What quality checks should we run before publishing RAWSHOT imagery?

Run product fidelity and presentation checks: verify the garment’s cut, color, pattern, logo placement, and fabric/drape behavior match your expectations. Confirm your framing choices align with your PDP layout and ensure the background and visual style match your brand direction.

Also check provenance and watermarking are present on the final output, since each image carries a signed audit trail. With these steps, you can keep marketing and catalog releases consistent across updates.

How do token pricing and generation times work for photo vs larger video workloads?

For photos, pricing is per image and generation typically takes about 30–40 seconds. Tokens never expire, failed generations refund tokens, and you can cancel in one click on the pricing page.

For video, token usage scales with clip length because motion requires more tokens per second. If you’re planning campaign bursts, budget photos for SKU coverage and reserve video for the few sequences that need motion and scene direction.

Can we integrate RAWSHOT into our existing catalog pipeline instead of working manually?

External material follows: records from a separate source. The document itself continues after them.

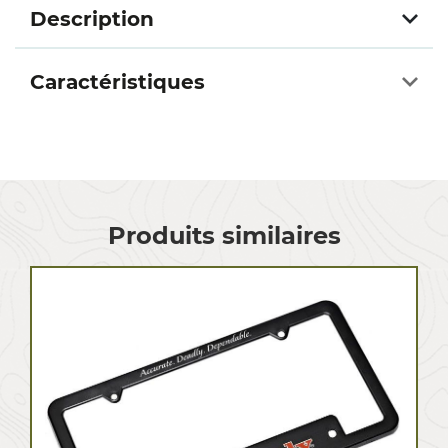
Description
Caractéristiques
Produits similaires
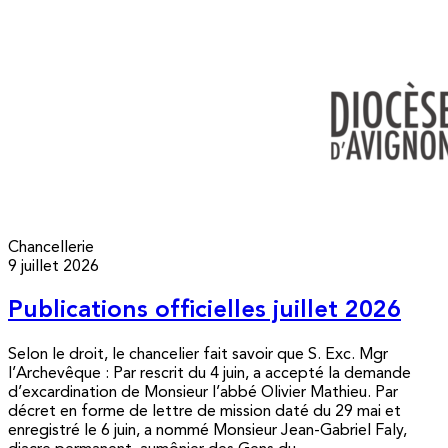
Chancellerie
9 juillet 2026
Publications officielles juillet 2026
Selon le droit, le chancelier fait savoir que S. Exc. Mgr
l’Archevêque : Par rescrit du 4 juin, a accepté la demande
d’excardination de Monsieur l’abbé Olivier Mathieu. Par
décret en forme de lettre de mission daté du 29 mai et
enregistré le 6 juin, a nommé Monsieur Jean-Gabriel Faly,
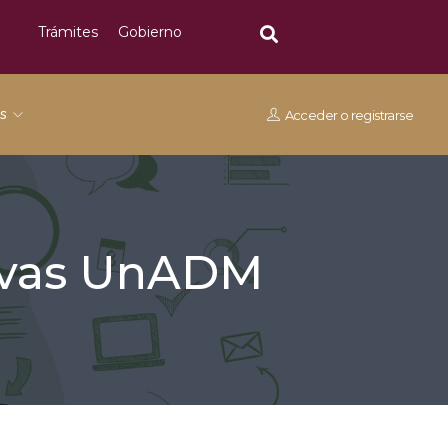
Trámites
Gobierno
os
Acceder
o
registrarse
tivas UnADM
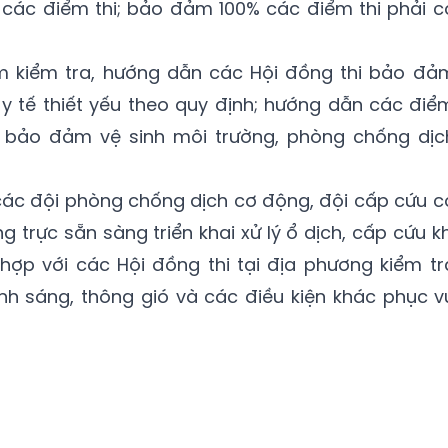
các điểm thi; bảo đảm 100% các điểm thi phải c
m kiểm tra, hướng dẫn các Hội đồng thi bảo đả
ị y tế thiết yếu theo quy định; hướng dẫn các điể
áp bảo đảm vệ sinh môi trường, phòng chống dịc
 các đội phòng chống dịch cơ động, đội cấp cứu c
 trực sẵn sàng triển khai xử lý ổ dịch, cấp cứu kh
hợp với các Hội đồng thi tại địa phương kiểm tr
h sáng, thông gió và các điều kiện khác phục v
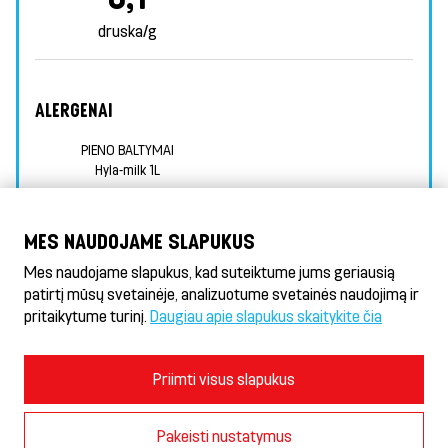
druska/g
ALERGENAI
PIENO BALTYMAI
Hyla-milk 1L
INFORMACIJA APIE MAISTINGUMĄ
MES NAUDOJAME SLAPUKUS
PAPILDOMA INFORMACIJA APIE ALERGENUS
Mes naudojame slapukus, kad suteiktume jums geriausią
patirtį mūsų svetainėje, analizuotume svetainės naudojimą ir
pritaikytume turinį.
Daugiau apie slapukus skaitykite čia
Döner HeseKebab® & Gyros
Naudojimosi sąlygos ir privatumo politika
Priimti visus slapukus
Slapukų politika
Slapukų nustatymai
Pakeisti nustatymus
© 2026 AS Hesburger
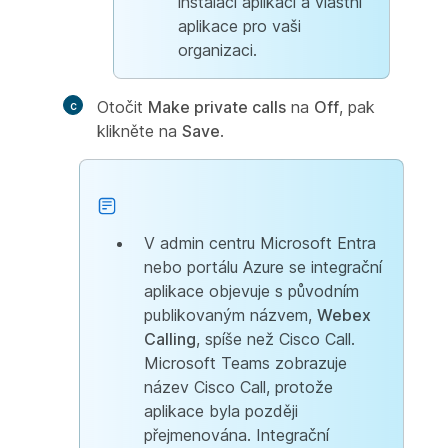
instalaci aplikací a vlastní
aplikace pro vaši
organizaci.
Otočit
Make private calls
na
Off
, pak
klikněte na
Save
.
V admin centru Microsoft Entra
nebo portálu Azure se integrační
aplikace objevuje s původním
publikovaným názvem,
Webex
Calling
, spíše než Cisco Call.
Microsoft Teams zobrazuje
název Cisco Call, protože
aplikace byla později
přejmenována. Integrační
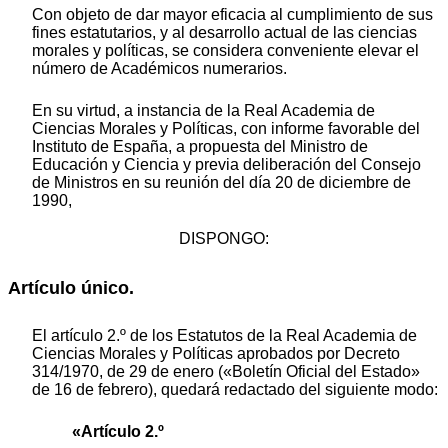
Con objeto de dar mayor eficacia al cumplimiento de sus
fines estatutarios, y al desarrollo actual de las ciencias
morales y políticas, se considera conveniente elevar el
número de Académicos numerarios.
En su virtud, a instancia de la Real Academia de
Ciencias Morales y Políticas, con informe favorable del
Instituto de España, a propuesta del Ministro de
Educación y Ciencia y previa deliberación del Consejo
de Ministros en su reunión del día 20 de diciembre de
1990,
DISPONGO:
Artículo único.
El artículo 2.º de los Estatutos de la Real Academia de
Ciencias Morales y Políticas aprobados por Decreto
314/1970, de 29 de enero («Boletín Oficial del Estado»
de 16 de febrero), quedará redactado del siguiente modo:
«Artículo 2.º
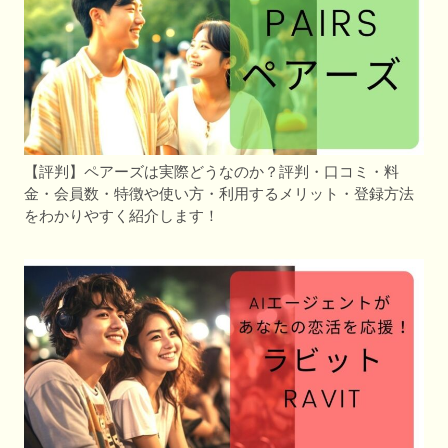
【評判】ペアーズは実際どうなのか？評判・口コミ・料
金・会員数・特徴や使い方・利用するメリット・登録方法
をわかりやすく紹介します！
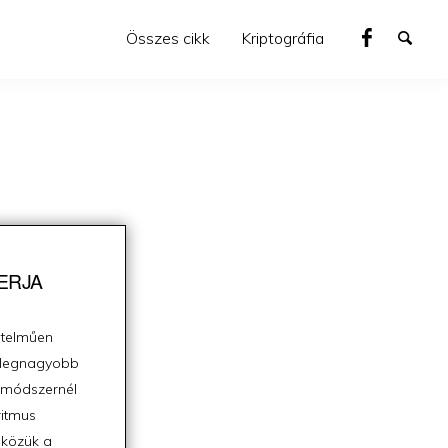
Összes cikk
Kriptográfia
VERJA
rtelműen
 „legnagyobb
t módszernél
ritmus
 közük a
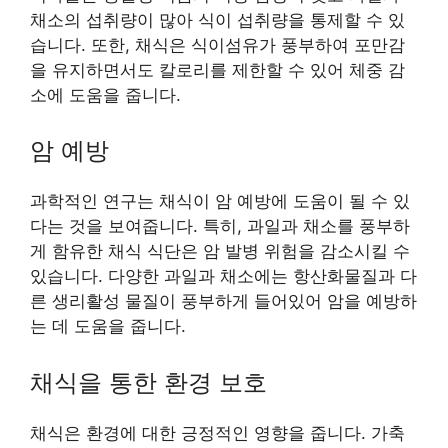
채소의 섭취량이 많아 식이 섭취량을 통제할 수 있
습니다. 또한, 채식은 식이섬유가 풍부하여 포만감
을 유지하면서도 칼로리를 제한할 수 있어 체중 감
소에 도움을 줍니다.
암 예방
과학적인 연구는 채식이 암 예방에 도움이 될 수 있
다는 것을 보여줍니다. 특히, 과일과 채소를 풍부하
게 함유한 채식 식단은 암 발병 위험을 감소시킬 수
있습니다. 다양한 과일과 채소에는 항산화물질과 다
른 생리활성 물질이 풍부하게 들어있어 암을 예방하
는 데 도움을 줍니다.
채식을 통한 환경 보호
채식은 환경에 대한 긍정적인 영향을 줍니다. 가축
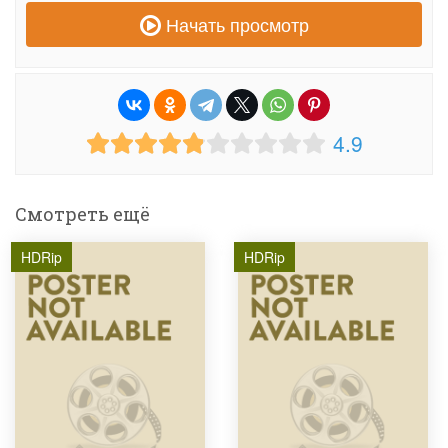
Начать просмотр
4.9
Смотреть ещё
HDRip
HDRip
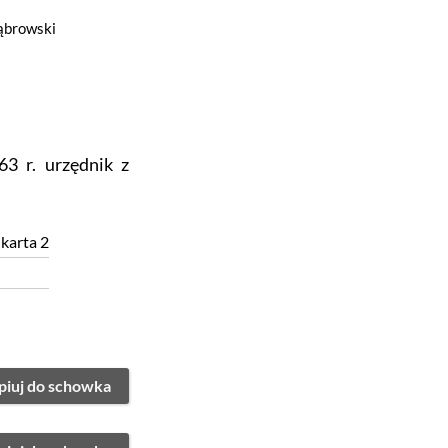
ąbrowski
3 r. urzędnik z
 karta 2
piuj do schowka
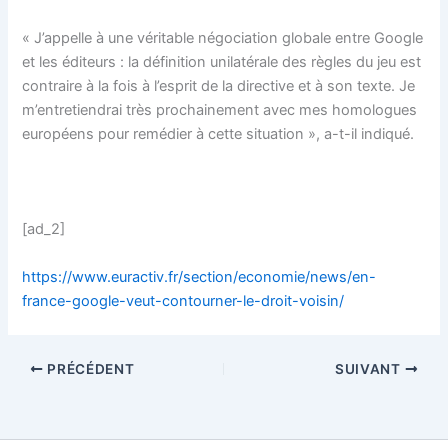
« J’appelle à une véritable négociation globale entre Google
et les éditeurs : la définition unilatérale des règles du jeu est
contraire à la fois à l’esprit de la directive et à son texte. Je
m’entretiendrai très prochainement avec mes homologues
européens pour remédier à cette situation », a-t-il indiqué.
[ad_2]
https://www.euractiv.fr/section/economie/news/en-
france-google-veut-contourner-le-droit-voisin/
PRÉCÉDENT
SUIVANT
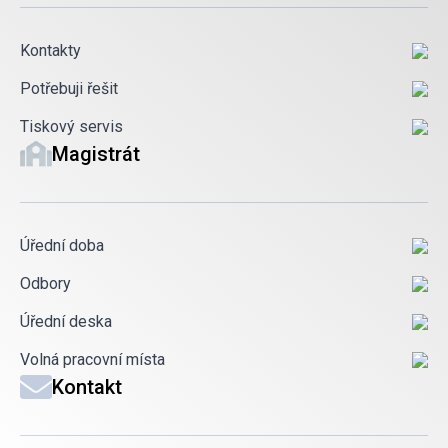
Kontakty
Potřebuji řešit
Tiskový servis
Magistrát
Úřední doba
Odbory
Úřední deska
Volná pracovní místa
Kontakt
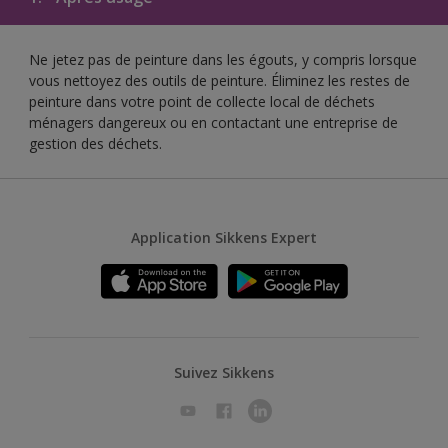
Ne jetez pas de peinture dans les égouts, y compris lorsque
vous nettoyez des outils de peinture. Éliminez les restes de
peinture dans votre point de collecte local de déchets
ménagers dangereux ou en contactant une entreprise de
gestion des déchets.
Application Sikkens Expert
Suivez Sikkens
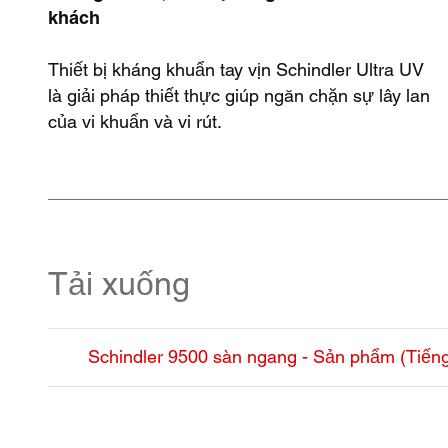
khách
Thiết bị kháng khuẩn tay vịn Schindler Ultra UV
là giải pháp thiết thực giúp ngăn chặn sự lây lan
của vi khuẩn và vi rút.
Tải xuống
Schindler 9500 sàn ngang - Sản phẩm (Tiến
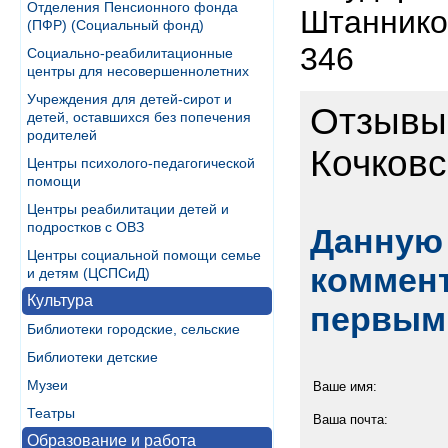
Отделения Пенсионного фонда
Штаннико
(ПФР) (Социальный фонд)
346
Социально-реабилитационные
центры для несовершеннолетних
Учреждения для детей-сирот и
Отзывы
детей, оставшихся без попечения
родителей
Кочковс
Центры психолого-педагогической
помощи
Центры реабилитации детей и
подростков с ОВЗ
Данную 
Центры социальной помощи семье
коммент
и детям (ЦСПСиД)
Культура
первым
Библиотеки городские, сельские
Библиотеки детские
Музеи
Ваше имя:
Театры
Ваша почта:
Образование и работа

Yes. RAWSHOT provides a REST API for catalog-scale pipelines, while keeping the same click-driven creative controls conceptually aligned with the GUI workflow.

That means your team can batch generation nightly, apply consistent visual direction, and feed results into the rest of your production system. For operators, it reduces copy/paste overhead and keeps output rules stable across large SKU counts.

If we generate thousands of SKUs, how do we keep the same face and brand look throughout the month?

Use the same saved synthetic model settings and repeat your chosen direction: camera, framing, lighting, mood, and visual style presets. RAWSHOT is designed so you can keep model consistency across SKUs and avoid drift between shoots.

For throughput, you combine the REST API for nightly batch runs with GUI-based refinement for the initial “look” you want. The result is predictable, publish-ready imagery that stays aligned with your product and your brand standards.